Point de passage incontournable pour les flux énergétiques mondiaux, le détroit d’Ormuz cristallise depuis des décennies les tensions géopolitiques du Golfe. Ce corridor maritime, large de seulement 53 kilomètres dans sa partie la plus étroite, voit transiter près d’un cinquième du pétrole mondial. Ce flux vital pour les économies asiatiques et européennes en fait un espace stratégique de première importance.

Un goulot d’étranglement énergétique mondial

Le détroit d’Ormuz relie le golfe Arabo-Persique à la mer d’Arabie, et par-delà, à l’océan Indien. Il sépare les côtes de l’Iran au nord et celles des Émirats arabes unis et du sultanat d’Oman au sud. C’est à travers lui que transitent quotidiennement entre 17 et 20 millions de barils de pétrole.

Le pétrole y circule à bord de supertankers qui acheminent la ressource vers l’Asie (Chine, Japon, Corée du Sud, Inde) mais aussi vers l’Europe. À cette manne s’ajoutent environ 30 % du commerce mondial de gaz naturel liquéfié, dont le Qatar est le premier fournisseur.

Un espace militarisé et sous haute tension

En raison de cette concentration de flux vitaux, le détroit d’Ormuz est aussi l’un des espaces maritimes les plus surveillés au monde. Plusieurs puissances y croisent leurs forces navales :

Les États-Unis, via la Cinquième Flotte basée à Bahreïn,

Le Royaume-Uni et la France, dans le cadre de coalitions de sécurité maritime,

L’Iran, qui contrôle la rive nord et affirme régulièrement sa capacité à « fermer » le détroit en cas de conflit,

Des puissances asiatiques, notamment la Chine, intéressées par la sécurisation de leurs approvisionnements.

Géopolitique du chantage énergétique

Le détroit d’Ormuz joue le rôle de levier stratégique pour Téhéran, qui menace régulièrement de le bloquer en cas d’agression ou de sanctions renforcées. Cette capacité de nuisance, bien qu’imparfaite, suffit à troubler l’ordre énergétique mondial.

En face, les monarchies du Golfe cherchent à contourner leur vulnérabilité :

Émirats arabes unis : construction de l’oléoduc Habshan-Fujairah, qui permet d’exporter une partie du brut sans passer par Ormuz.

Arabie Saoudite : réactivation partielle de l’oléoduc Est-Ouest traversant la péninsule.

Qatar : développement de sa flotte de méthaniers à long rayon d’action.

Mais ces alternatives restent limitées. La dépendance vis-à-vis d’Ormuz demeure structurelle, notamment pour les exportations de l’Irak et du Koweït.

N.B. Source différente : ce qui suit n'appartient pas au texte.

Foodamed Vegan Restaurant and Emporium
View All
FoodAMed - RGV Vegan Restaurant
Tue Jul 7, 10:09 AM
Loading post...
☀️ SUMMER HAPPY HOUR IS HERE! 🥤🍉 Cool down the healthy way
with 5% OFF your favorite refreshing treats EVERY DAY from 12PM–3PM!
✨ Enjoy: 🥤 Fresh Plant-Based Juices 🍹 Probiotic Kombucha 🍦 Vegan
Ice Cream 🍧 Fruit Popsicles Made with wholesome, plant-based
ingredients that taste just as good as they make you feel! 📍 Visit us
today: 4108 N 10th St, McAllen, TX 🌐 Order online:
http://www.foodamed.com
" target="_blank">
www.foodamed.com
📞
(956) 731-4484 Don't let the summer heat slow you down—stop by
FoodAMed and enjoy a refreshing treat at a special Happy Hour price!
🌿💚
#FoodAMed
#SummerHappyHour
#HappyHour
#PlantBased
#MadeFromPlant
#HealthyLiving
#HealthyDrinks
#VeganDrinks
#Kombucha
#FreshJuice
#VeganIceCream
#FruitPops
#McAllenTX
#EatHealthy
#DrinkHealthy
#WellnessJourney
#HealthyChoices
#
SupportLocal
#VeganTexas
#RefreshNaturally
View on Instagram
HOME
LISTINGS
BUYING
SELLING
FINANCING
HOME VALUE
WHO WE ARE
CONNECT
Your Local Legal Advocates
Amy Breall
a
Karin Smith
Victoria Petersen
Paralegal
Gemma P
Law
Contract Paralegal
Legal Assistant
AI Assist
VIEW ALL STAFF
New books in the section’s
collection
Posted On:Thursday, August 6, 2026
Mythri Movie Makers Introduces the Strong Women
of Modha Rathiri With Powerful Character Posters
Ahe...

Un espace stratégique dans une guerre des flux

Le détroit d’Ormuz ne se réduit pas à une artère énergétique. Il est l’un des théâtres privilégiés de la « guerre des flux », concept cher à la géopolitique contemporaine. Dans cette nouvelle conflictualité, contrôler les points de passage — les chokepoints — permet de dominer, bloquer, ou taxer les flux vitaux de l’adversaire sans confrontation directe.

En cela, Ormuz est un espace d’affrontement indirect entre :

Les États-Unis et leurs alliés du Golfe, soucieux de maintenir la libre circulation et la suprématie navale occidentale.

L’Iran, qui veut briser l’encerclement stratégique et affirmer sa souveraineté sur son flanc maritime.

La Chine, discrètement présente mais attentive à la sécurisation de ses chaînes d’approvisionnement, notamment via l’Initiative « Route de la soie maritime ».